Ta含量对高能量速率锻造的W-Ta合金力学性能的影响

doi:10.16568/j.0254-6086.202502003

核工业西南物理研究院 ›› 2025, Vol. 45 ›› Issue (2): 142-148.DOI: 10.16568/j.0254-6086.202502003

Ta含量对高能量速率锻造的W-Ta合金力学性能的影响

陈潇，封范，王建豹，练友运，刘翔

(核工业西南物理研究院，成都 610041)

收稿日期:2022-03-07 修回日期:2023-05-12 出版日期:2025-06-15 发布日期:2025-06-13
通讯作者: 刘翔(1963-)，男，研究员，博士生导师，从事聚变堆面向等离子体材料和部件及等离子体-壁相互作用。
作者简介:陈潇(1996-)，女，硕士研究生，从事聚变堆面向等离子体先进钨基材料研究。
基金资助:
国家自然科学基金项目(11975092)；2020年中核集团青年英才项目(菁英人才)；西物创新项目(202001XWCXRZ002、202101XWCXRZ002)

Effect of Ta content on mechanical properties of W-Ta alloy in high energy rate forging

CHEN Xiao, FENG Fan, WANG Jian-bao, LIAN You-yun, LIU Xiang

(Southwestern Institute of Physics, Chengdu 610041)

Received:2022-03-07 Revised:2023-05-12 Online:2025-06-15 Published:2025-06-13

摘要/Abstract

摘要：

通过高能球磨制粉、氢气保护烧结和高能量速率锻造(HERF)制备了Ta含量为0.2~1.0 wt.%的W-Ta合金块体。采用电子背散射衍射(EBSD)和扫描电子显微镜(SEM)对材料的微观组织进行了分析，利用维氏硬度计和万能拉伸试验机对材料的硬度和拉伸性能进行了测试。结果表明，通过高能量速率锻造获得了接近全致密的W-Ta块体合金材料，在锻造面呈现明显的<100>和<111>择优取向；随着Ta含量的增加，晶粒尺寸明显细化，材料的硬度和抗拉强度则呈增加趋势；高能量速率锻造的W-Ta合金在300℃时表现出明显的拉伸韧性，其中W-0.5 wt.% Ta具有最优的综合力学性能，在300℃时抗拉强度达到900 MPa，应变接近19%。

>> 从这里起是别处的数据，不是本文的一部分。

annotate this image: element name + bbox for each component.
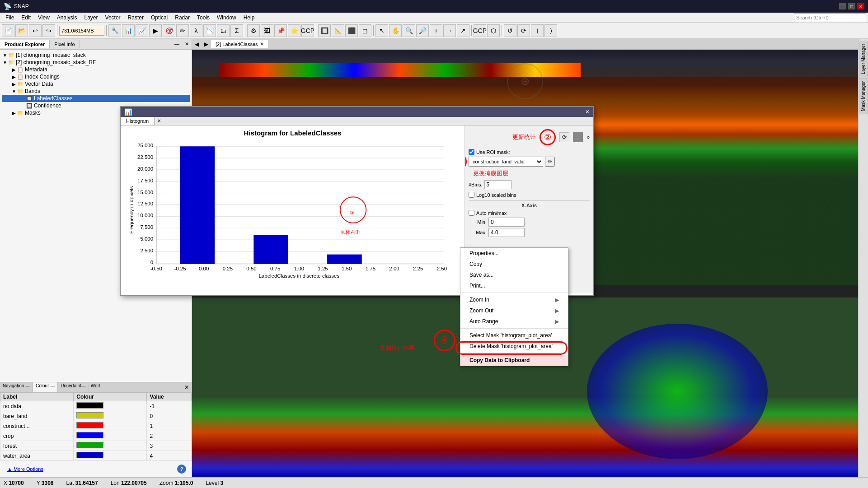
tree-item-labeledclasses[interactable]: 🔲 LabeledClasses [2, 95, 190, 102]
search-input[interactable] [794, 13, 866, 22]
tb-btn-8[interactable]: 📉 [203, 24, 216, 37]
tb-btn-20[interactable]: ↖ [375, 24, 388, 37]
tb-btn-32[interactable]: ⟩ [544, 24, 557, 37]
ctx-copy-data[interactable]: Copy Data to Clipboard [460, 355, 568, 366]
tab-pixel-info[interactable]: Pixel Info [50, 40, 80, 48]
color-row-nodata[interactable]: no data -1 [0, 401, 192, 411]
ctx-copy[interactable]: Copy [460, 259, 568, 270]
tb-btn-10[interactable]: Σ [230, 24, 243, 37]
tb-btn-21[interactable]: ✋ [389, 24, 402, 37]
tree-item-vectordata[interactable]: ▶ 📁 Vector Data [2, 80, 190, 88]
tree-item-stack1[interactable]: ▼ 📁 [1] chongming_mosaic_stack [2, 51, 190, 59]
tab-navigation[interactable]: Navigation --- [0, 382, 33, 392]
tb-btn-18[interactable]: ⬛ [345, 24, 358, 37]
tb-btn-19[interactable]: ◻ [359, 24, 371, 37]
tb-btn-6[interactable]: ✏ [176, 24, 189, 37]
tb-btn-11[interactable]: ⚙ [247, 24, 260, 37]
ctx-properties[interactable]: Properties... [460, 248, 568, 259]
help-btn[interactable]: ? [177, 465, 186, 474]
use-roi-checkbox[interactable] [469, 149, 474, 155]
tab-product-explorer[interactable]: Product Explorer [0, 40, 50, 48]
sidebar-layer-manager[interactable]: Layer Manager [859, 41, 868, 77]
hist-close-btn[interactable]: ✕ [585, 109, 590, 115]
maximize-button[interactable]: □ [848, 3, 855, 9]
tb-btn-26[interactable]: ↗ [457, 24, 469, 37]
tb-btn-3[interactable]: 📈 [136, 24, 148, 37]
new-btn[interactable]: 📄 [2, 24, 14, 37]
auto-minmax-checkbox[interactable] [469, 210, 474, 216]
color-row-crop[interactable]: crop 2 [0, 431, 192, 441]
tb-btn-14[interactable]: ⭐ [288, 24, 300, 37]
menu-radar[interactable]: Radar [171, 14, 193, 22]
nav-back-btn[interactable]: ◀ [192, 40, 202, 48]
tree-item-stack2[interactable]: ▼ 📁 [2] chongming_mosaic_stack_RF [2, 59, 190, 66]
tb-btn-22[interactable]: 🔍 [403, 24, 415, 37]
tb-btn-25[interactable]: → [443, 24, 456, 37]
hist-tab-close[interactable]: ✕ [155, 117, 164, 125]
tb-btn-9[interactable]: 🗂 [217, 24, 230, 37]
tb-btn-17[interactable]: 📐 [332, 24, 344, 37]
hist-tab[interactable]: Histogram [121, 117, 155, 125]
menu-file[interactable]: File [2, 14, 18, 22]
color-row-forest[interactable]: forest 3 [0, 441, 192, 451]
ctx-delete-mask[interactable]: Delete Mask 'histogram_plot_area' [460, 341, 568, 352]
tb-btn-28[interactable]: ⬡ [487, 24, 500, 37]
tb-btn-7[interactable]: λ [190, 24, 202, 37]
panel-minimize-btn[interactable]: — [172, 40, 182, 48]
tb-btn-12[interactable]: 🖼 [261, 24, 273, 37]
tree-item-bands[interactable]: ▼ 📁 Bands [2, 88, 190, 95]
menu-window[interactable]: Window [213, 14, 240, 22]
ctx-autorange[interactable]: Auto Range▶ [460, 316, 568, 327]
tab-world[interactable]: Worl [89, 382, 102, 392]
tb-btn-13[interactable]: 📌 [274, 24, 287, 37]
refresh-stats-btn[interactable]: ⟳ [559, 132, 569, 142]
min-input[interactable] [488, 218, 525, 227]
menu-vector[interactable]: Vector [102, 14, 124, 22]
ctx-zoomin[interactable]: Zoom In▶ [460, 294, 568, 305]
open-btn[interactable]: 📂 [15, 24, 28, 37]
color-row-bareland[interactable]: bare_land 0 [0, 411, 192, 421]
bins-input[interactable] [484, 180, 511, 189]
menu-tools[interactable]: Tools [193, 14, 213, 22]
menu-analysis[interactable]: Analysis [53, 14, 81, 22]
more-options-link[interactable]: ▲ More Options [4, 465, 47, 474]
nav-fwd-btn[interactable]: ▶ [202, 40, 211, 48]
tb-btn-29[interactable]: ↺ [504, 24, 516, 37]
coord-input[interactable] [59, 26, 104, 36]
tb-btn-1[interactable]: 🔧 [108, 24, 121, 37]
menu-edit[interactable]: Edit [18, 14, 34, 22]
tb-btn-15[interactable]: GCP [301, 24, 314, 37]
panel-close-btn[interactable]: ✕ [182, 40, 192, 48]
tb-btn-16[interactable]: 🔲 [318, 24, 331, 37]
tb-btn-30[interactable]: ⟳ [517, 24, 530, 37]
sidebar-mask-manager[interactable]: Mask Manager [859, 78, 868, 114]
tb-btn-2[interactable]: 📊 [122, 24, 135, 37]
menu-view[interactable]: View [34, 14, 53, 22]
ctx-select-mask[interactable]: Select Mask 'histogram_plot_area' [460, 330, 568, 341]
menu-help[interactable]: Help [240, 14, 258, 22]
redo-btn[interactable]: ↪ [42, 24, 55, 37]
view-tab-labeledclasses[interactable]: [2] LabeledClasses ✕ [211, 40, 268, 48]
tree-item-metadata[interactable]: ▶ 📋 Metadata [2, 66, 190, 73]
view-tab-close[interactable]: ✕ [260, 42, 263, 46]
menu-layer[interactable]: Layer [81, 14, 102, 22]
ctx-saveas[interactable]: Save as... [460, 270, 568, 280]
ctx-print[interactable]: Print... [460, 280, 568, 291]
tb-btn-27[interactable]: GCP [474, 24, 486, 37]
roi-dropdown[interactable]: construction_land_valid [469, 157, 543, 167]
tab-uncertainty[interactable]: Uncertaint--- [58, 382, 89, 392]
minimize-button[interactable]: — [839, 3, 846, 9]
tb-btn-4[interactable]: ▶ [149, 24, 162, 37]
tab-colour[interactable]: Colour --- [33, 382, 58, 392]
tb-btn-24[interactable]: + [430, 24, 442, 37]
color-row-construct[interactable]: construct... 1 [0, 421, 192, 431]
max-input[interactable] [488, 228, 525, 237]
tb-btn-23[interactable]: 🔎 [416, 24, 429, 37]
undo-btn[interactable]: ↩ [29, 24, 42, 37]
tb-btn-5[interactable]: 🎯 [163, 24, 175, 37]
close-button[interactable]: ✕ [857, 3, 864, 9]
histogram-titlebar[interactable]: 📊 ✕ [121, 107, 593, 117]
menu-raster[interactable]: Raster [124, 14, 147, 22]
color-row-waterarea[interactable]: water_area 4 [0, 451, 192, 461]
ctx-zoomout[interactable]: Zoom Out▶ [460, 305, 568, 316]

关键词: W-Ta合金, 氢气烧结, 高能量速率锻造, 拉伸性能

Abstract:

Bulk W-Ta alloys with Ta contents ranging from 0.2 to 1.0 wt.% were prepared through high-energy ball milling for powder preparation, sintering under hydrogen atmosphere and high energy rate forging (HERF). The microstructure of the materials was analyzed by electron backscatter diffraction (EBSD) and scanning electron microscopy (SEM). The hardness and tensile properties of the materials were tested using a Vickers hardness tester and a universal tensile testing machine. The results show that near fully dense bulk W-Ta alloy materials were obtained through high energy rate forging, and obvious <100> and <111> preferred orientations were presented on the forging surface. With the increase of Ta content, the size of grain decreases obviously, the hardness and tensile strength of the material showed an increasing trend. The W-Ta alloy prepared by high energy rate forging exhibited obvious tensile ductility at 300℃. Among them, W-0.5 wt.% Ta had the best comprehensive mechanical properties, with a tensile strength reaching 900 MPa and a strain approaching 19% at 300℃.

Key words: W-Ta alloys, Hydrogen sintering, High-energy-rate forging, Tensile properties

中图分类号:

TL62⁺7

陈潇, 封范, 王建豹, 练友运, 刘翔. Ta含量对高能量速率锻造的W-Ta合金力学性能的影响[J]. 核工业西南物理研究院, 2025, 45(2): 142-148.

CHEN Xiao, FENG Fan, WANG Jian-bao, LIAN You-yun, LIU Xiang. Effect of Ta content on mechanical properties of W-Ta alloy in high energy rate forging[J]. Nuclear Fusion and Plasma Physics, 2025, 45(2): 142-148.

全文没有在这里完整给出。